CDC advises young women not on birth control to stop drinking alcohol


The Centers for Disease Control and Prevention (CDC) advised Tuesday that sexually active young women not on birth control against drinking alcohol to reduce instances of fetal alcohol syndrome. The CDC also urged health care providers to counsel patients on abstaining from drinking when they stop using birth control.

In its CDC Vital Signs report, the agency found three in four women who want to get pregnant do not stop drinking alcohol when they stop using birth control. It further warned that there is no safe amount of alcohol for a woman to drink at any stage of pregnancy, including before she knows she is pregnant, which for most is four to six weeks into the pregnancy.

Alcohol use during pregnancy can cause lasting physical, behavioral and intellectual disabilities for the developing fetus, which is known as fetal alcohol spectrum disorders (FASDs).

“Alcohol can permanently harm a developing baby before a woman knows she is pregnant,” Anne Schuchat, the CDC principal deputy director, said in the report. “About half of all pregnancies in the United States are unplanned, and even if planned, most women won’t know they are pregnant for the first month or so, when they might still be drinking. The risk is real. Why take the chance?”

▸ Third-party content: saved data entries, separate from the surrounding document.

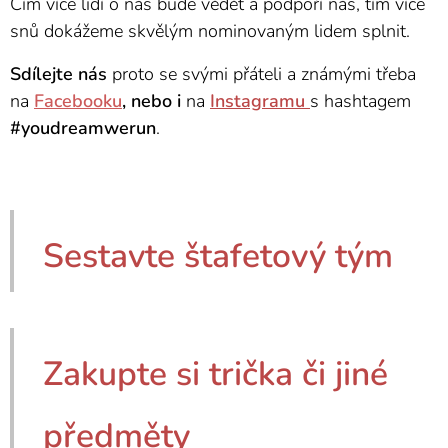
Čím více lidí o nás bude vědět a podpoří nás, tím více
snů dokážeme skvělým nominovaným lidem splnit.
Sdílejte nás
proto se svými přáteli a známými třeba
na
Facebooku
, nebo i
na
Instagramu
s hashtagem
#youdreamwerun
.
Sestavte štafetový tým
Zakupte si trička či jiné
předměty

For the report, scientists analyzed data from the 2011-2013 National Survey of Family Growth. National estimates of alcohol-exposed pregnancy were calculated among 4,303 non-pregnant, non-sterile women ages 15 to 44. A woman was considered to be at risk for alcohol-exposed pregnancy if in the past month she was not sterile, her partner was not known to be sterile, she had vaginal sex with a male, consumed any alcohol, and did not used birth control. Women were considered to be trying to conceive if she and her partner had stopped using contraception to achieve pregnancy.

Through the analysis, scientists found 3.3 million American women were at risk of exposing their developing baby to alcohol if they were to become pregnant.

“Every woman who is pregnant or trying to get pregnant— and her partner— want a healthy baby,” Dr. Coleen Boyle, director of CDC’s National Center on Birth Defects and Developmental Disabilities, said in the report. “But they may not be aware that drinking any alcohol at any stage of pregnancy can cause a range of disabilities for their child.”

“It is critical for health care providers to assess a woman’s drinking habits during routine medical visits; advise her not to drink at all if she is pregnant, trying to get pregnant or sexually active and not using birth control; and recommend services if she needs help to stop drinking,” Boyle said.